Видимо, оттого, что я стар и к моему брюху прижата грелка, мои мысли гладки и легковесны. Сегодня опять идет снег. Я смотрю в окно на белые холмы Тиманского кряжа и по-детски радуюсь, что они заслоняют от меня языки ледника, незаметно ползущие по девонским отложениям в речных долинах. Завтра холмы снова почернеют, обработанные энергоизлучателями, и со склонов опять побегут ручьи, направляемые в специальные котлованы. Я не вникаю в то, какое количество этой воды будет использовано, а какое придется откачать подальше на ледник, – это дело специалистов. Когда-нибудь ледник превзойдет своей толщиной высоту холмов и нависнет над Убежищем – вот тогда-то и начнется настоящая борьба, если только наша энергостанция, единственная термоядерная в бывшем первом защитном поясе, еще будет действовать. Не исключено, что она износится задолго до того времени, но люди так устроены, что наверняка что-нибудь придумают, взять нас голыми руками не так-то просто. Предельные возможности человека не безграничны, но и не достигнуты – доказать это я не могу, я просто знаю это на основании своего опыта. И это, и многое другое.
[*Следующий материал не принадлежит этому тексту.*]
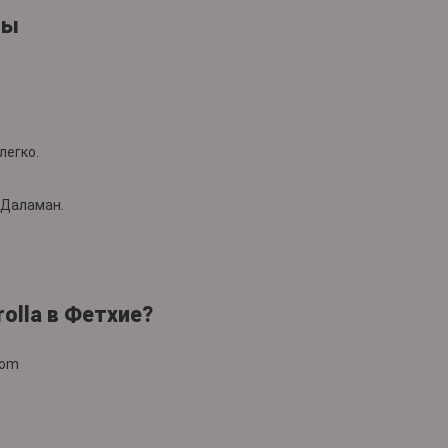
сы
легко.
 Даламан.
rolla в Фетхие?
com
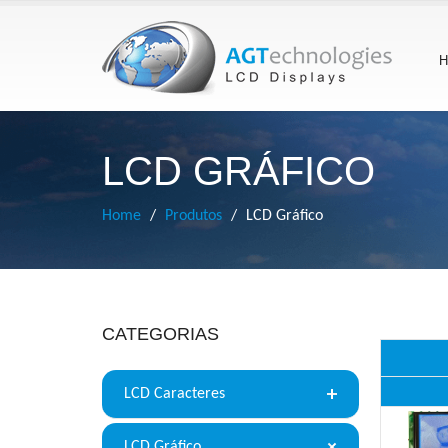
H
LCD GRÁFICO
Home
Produtos
LCD Gráfico
CATEGORIAS
LCD Caracteres
LCD Gráfico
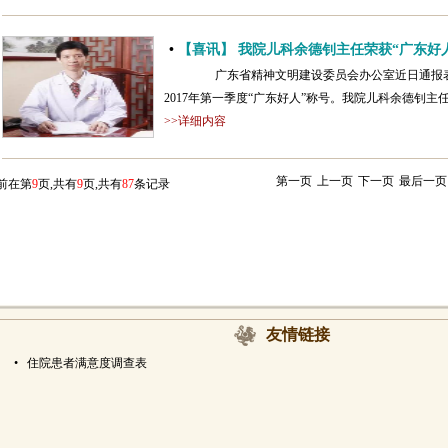
•
【喜讯】 我院儿科余德钊主任荣获“广东好
广东省精神文明建设委员会办公室近日通报表彰了
2017年第一季度“广东好人”称号。我院儿科余德钊主
>>详细内容
第一页
上一页
下一页
最后一页
前在第
9
页,共有
9
页,共有
87
条记录
友情链接
•
住院患者满意度调查表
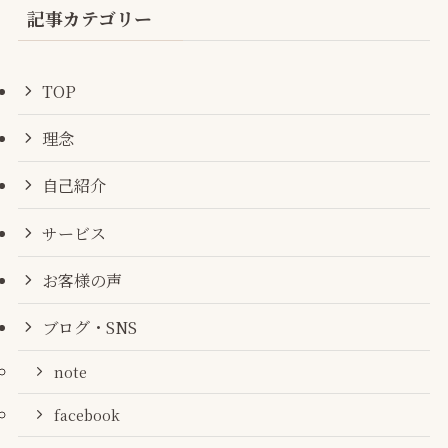
記事カテゴリー
TOP
理念
自己紹介
サービス
お客様の声
ブログ・SNS
note
facebook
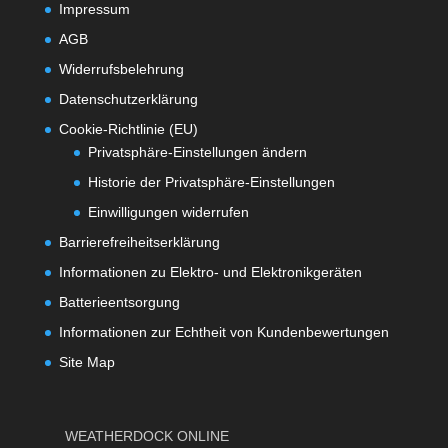
Impressum
AGB
Widerrufsbelehrung
Datenschutzerklärung
Cookie-Richtlinie (EU)
Privatsphäre-Einstellungen ändern
Historie der Privatsphäre-Einstellungen
Einwilligungen widerrufen
Barrierefreiheitserklärung
Informationen zu Elektro- und Elektronikgeräten
Batterieentsorgung
Informationen zur Echtheit von Kundenbewertungen
Site Map
WEATHERDOCK ONLINE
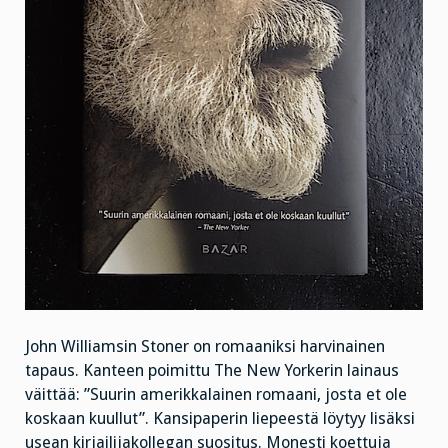
John Williamsin Stoner on romaaniksi harvinainen
tapaus. Kanteen poimittu The New Yorkerin lainaus
väittää: ”Suurin amerikkalainen romaani, josta et ole
koskaan kuullut”. Kansipaperin liepeestä löytyy lisäksi
usean kirjailijakollegan suositus. Monesti koettuja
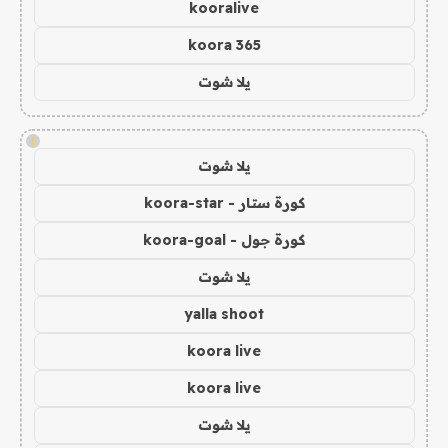
kooralive
koora 365
يلا شوت
!
يلا شوت
كورة ستار - koora-star
كورة جول - koora-goal
يلا شوت
yalla shoot
koora live
koora live
يلا شوت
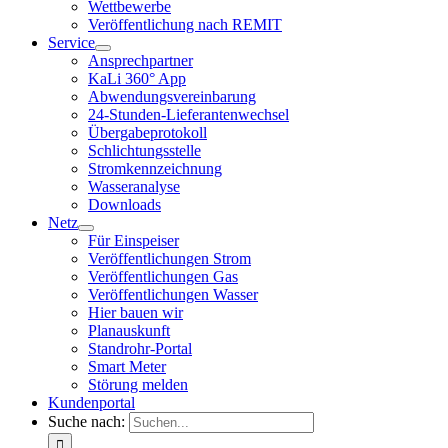
Wettbewerbe
Veröffentlichung nach REMIT
Service
Ansprechpartner
KaLi 360° App
Abwendungsvereinbarung
24-Stunden-Lieferantenwechsel
Übergabeprotokoll
Schlichtungsstelle
Stromkennzeichnung
Wasseranalyse
Downloads
Netz
Für Einspeiser
Veröffentlichungen Strom
Veröffentlichungen Gas
Veröffentlichungen Wasser
Hier bauen wir
Planauskunft
Standrohr-Portal
Smart Meter
Störung melden
Kundenportal
Suche nach:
Например, на основании своего опыта я совершенно точно знаю, что через десять минут ко мне войдет дежурная секретарша со свежей грелкой – заберет остывшую, а горячую приладит к тому месту, где, как она считает, находится моя печень, или что от нее осталось. Прежде чем войти в кабинет, она постучит, и если я почему-либо не отзовусь, ворвется ураганом, на ходу распахивая чемоданчик со шприцами и, разумеется, успев по пути въехать пальцем в кнопку вызова медицинской бригады. Но я, понятно, отзовусь сразу же и во время смены грелки буду фривольно шутить, как и полагается в моем положении, и даже, если будет не лень, попробую ущипнуть секретаршу за попку, от чего та, конечно, не откажется и охотно взвизгнет, чтобы доставить мне удовольствие, – а без визга какой смысл? Все три мои нынешние секретарши молоды, послушны, соблазнительны и в меру не умны, так и должно быть. Что бы там ни болтали втихомолку, меня они не интересуют. Я давно уже не представляю демографической опасности. Болтают – и пусть. Разрешается.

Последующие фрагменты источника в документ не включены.